▶ _WORK INSTRUCTION_: If any record holds an image, omit the image and print the rest exactly.

(Saved entries)
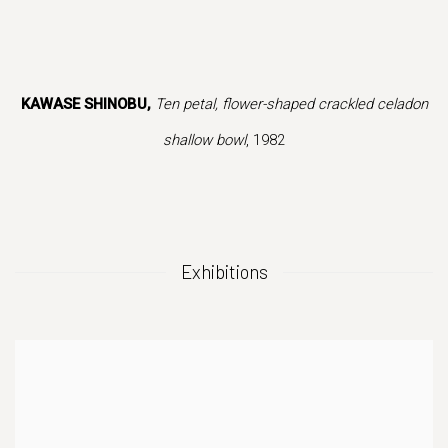
ion of this image opens in a popup).
(Larger version of this image opens in a popup).
(Larger vers
KAWASE SHINOBU,
Ten petal, flower-shaped crackled celadon
shallow bowl
, 1982
Exhibitions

▶ _REPLY TO THE TASK_:
ion of this image opens in a popup).
(Larger version of this image opens in a popup).
(Larger vers
KAWASE SHINOBU,
Ten petal, flower-shaped crackled celadon
shallow bowl
, 1982
Exhibitions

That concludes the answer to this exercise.